REQUIREMENT »
Transcribe each entry. Change nothing.

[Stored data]
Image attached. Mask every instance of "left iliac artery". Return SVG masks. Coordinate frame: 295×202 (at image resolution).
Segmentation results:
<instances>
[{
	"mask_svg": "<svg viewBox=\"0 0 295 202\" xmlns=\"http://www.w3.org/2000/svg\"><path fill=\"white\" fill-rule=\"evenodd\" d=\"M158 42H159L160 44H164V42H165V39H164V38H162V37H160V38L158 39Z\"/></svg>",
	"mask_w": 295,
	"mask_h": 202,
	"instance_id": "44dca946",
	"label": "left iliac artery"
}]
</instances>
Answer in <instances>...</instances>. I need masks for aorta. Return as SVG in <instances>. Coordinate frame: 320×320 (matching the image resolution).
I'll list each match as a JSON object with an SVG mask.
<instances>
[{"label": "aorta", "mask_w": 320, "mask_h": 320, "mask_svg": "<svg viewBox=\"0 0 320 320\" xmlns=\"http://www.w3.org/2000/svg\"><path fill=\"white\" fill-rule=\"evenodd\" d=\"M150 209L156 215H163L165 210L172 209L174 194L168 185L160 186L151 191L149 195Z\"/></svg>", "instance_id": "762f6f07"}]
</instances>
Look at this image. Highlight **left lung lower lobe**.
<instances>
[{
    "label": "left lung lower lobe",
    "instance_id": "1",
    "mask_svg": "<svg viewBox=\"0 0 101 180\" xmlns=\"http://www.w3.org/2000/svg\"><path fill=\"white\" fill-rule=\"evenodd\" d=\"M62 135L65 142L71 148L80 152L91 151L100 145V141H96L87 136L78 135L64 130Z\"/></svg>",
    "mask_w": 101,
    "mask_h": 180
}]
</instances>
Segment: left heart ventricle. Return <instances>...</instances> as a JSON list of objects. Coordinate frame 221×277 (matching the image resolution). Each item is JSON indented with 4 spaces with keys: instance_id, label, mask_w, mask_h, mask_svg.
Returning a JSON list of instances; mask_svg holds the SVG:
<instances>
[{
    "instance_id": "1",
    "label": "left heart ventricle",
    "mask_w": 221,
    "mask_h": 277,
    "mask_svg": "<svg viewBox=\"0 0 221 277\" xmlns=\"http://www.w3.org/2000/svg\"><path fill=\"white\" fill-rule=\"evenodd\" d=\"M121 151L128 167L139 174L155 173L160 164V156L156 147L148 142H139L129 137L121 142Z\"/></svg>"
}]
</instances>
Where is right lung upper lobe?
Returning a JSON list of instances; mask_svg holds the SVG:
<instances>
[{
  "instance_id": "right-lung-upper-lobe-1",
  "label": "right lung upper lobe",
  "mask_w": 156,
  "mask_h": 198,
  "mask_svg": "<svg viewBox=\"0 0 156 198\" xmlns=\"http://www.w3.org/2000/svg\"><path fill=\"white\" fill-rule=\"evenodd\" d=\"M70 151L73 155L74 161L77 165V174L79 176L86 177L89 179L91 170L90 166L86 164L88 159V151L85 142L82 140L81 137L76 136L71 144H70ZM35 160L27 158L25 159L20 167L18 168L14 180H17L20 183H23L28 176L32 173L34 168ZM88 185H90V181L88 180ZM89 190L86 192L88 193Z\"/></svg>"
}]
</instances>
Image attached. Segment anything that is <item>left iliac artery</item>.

ANSWER TO THE EXERCISE »
Image attached. Mask every instance of "left iliac artery". Return SVG masks. Coordinate frame: 295×202 (at image resolution).
Segmentation results:
<instances>
[{
	"mask_svg": "<svg viewBox=\"0 0 295 202\" xmlns=\"http://www.w3.org/2000/svg\"><path fill=\"white\" fill-rule=\"evenodd\" d=\"M158 42H159L160 44H164V42H165V39H164V38H162V37H160V38L158 39Z\"/></svg>",
	"mask_w": 295,
	"mask_h": 202,
	"instance_id": "44dca946",
	"label": "left iliac artery"
}]
</instances>
Answer in <instances>...</instances>. I need masks for aorta. Return as SVG in <instances>. Coordinate frame: 320×320 (matching the image resolution).
I'll list each match as a JSON object with an SVG mask.
<instances>
[{"label": "aorta", "mask_w": 320, "mask_h": 320, "mask_svg": "<svg viewBox=\"0 0 320 320\" xmlns=\"http://www.w3.org/2000/svg\"><path fill=\"white\" fill-rule=\"evenodd\" d=\"M150 209L156 215H163L165 210L172 209L174 194L168 185L160 186L151 191L149 195Z\"/></svg>", "instance_id": "762f6f07"}]
</instances>
Look at this image. Highlight **left lung lower lobe**.
<instances>
[{
    "label": "left lung lower lobe",
    "instance_id": "1",
    "mask_svg": "<svg viewBox=\"0 0 101 180\" xmlns=\"http://www.w3.org/2000/svg\"><path fill=\"white\" fill-rule=\"evenodd\" d=\"M62 135L65 142L71 148L80 152L91 151L100 145V141H96L87 136L78 135L64 130Z\"/></svg>",
    "mask_w": 101,
    "mask_h": 180
}]
</instances>
Segment: left heart ventricle. Return <instances>...</instances> as a JSON list of objects. Coordinate frame 221×277 (matching the image resolution). Each item is JSON indented with 4 spaces with keys: instance_id, label, mask_w, mask_h, mask_svg.
Returning a JSON list of instances; mask_svg holds the SVG:
<instances>
[{
    "instance_id": "1",
    "label": "left heart ventricle",
    "mask_w": 221,
    "mask_h": 277,
    "mask_svg": "<svg viewBox=\"0 0 221 277\" xmlns=\"http://www.w3.org/2000/svg\"><path fill=\"white\" fill-rule=\"evenodd\" d=\"M121 151L128 167L139 174L155 173L160 164V156L156 147L148 142H139L129 137L121 142Z\"/></svg>"
}]
</instances>
Where is right lung upper lobe?
Returning a JSON list of instances; mask_svg holds the SVG:
<instances>
[{
  "instance_id": "right-lung-upper-lobe-1",
  "label": "right lung upper lobe",
  "mask_w": 156,
  "mask_h": 198,
  "mask_svg": "<svg viewBox=\"0 0 156 198\" xmlns=\"http://www.w3.org/2000/svg\"><path fill=\"white\" fill-rule=\"evenodd\" d=\"M70 151L73 155L74 161L77 165V174L79 176L86 177L89 179L91 170L90 166L86 164L88 159V151L85 142L82 140L81 137L76 136L71 144H70ZM35 160L27 158L25 159L20 167L18 168L14 180H17L20 183H23L28 176L32 173L34 168ZM88 185H90V181L88 180ZM89 190L86 192L88 193Z\"/></svg>"
}]
</instances>
Image attached. Segment anything that is <item>left iliac artery</item>.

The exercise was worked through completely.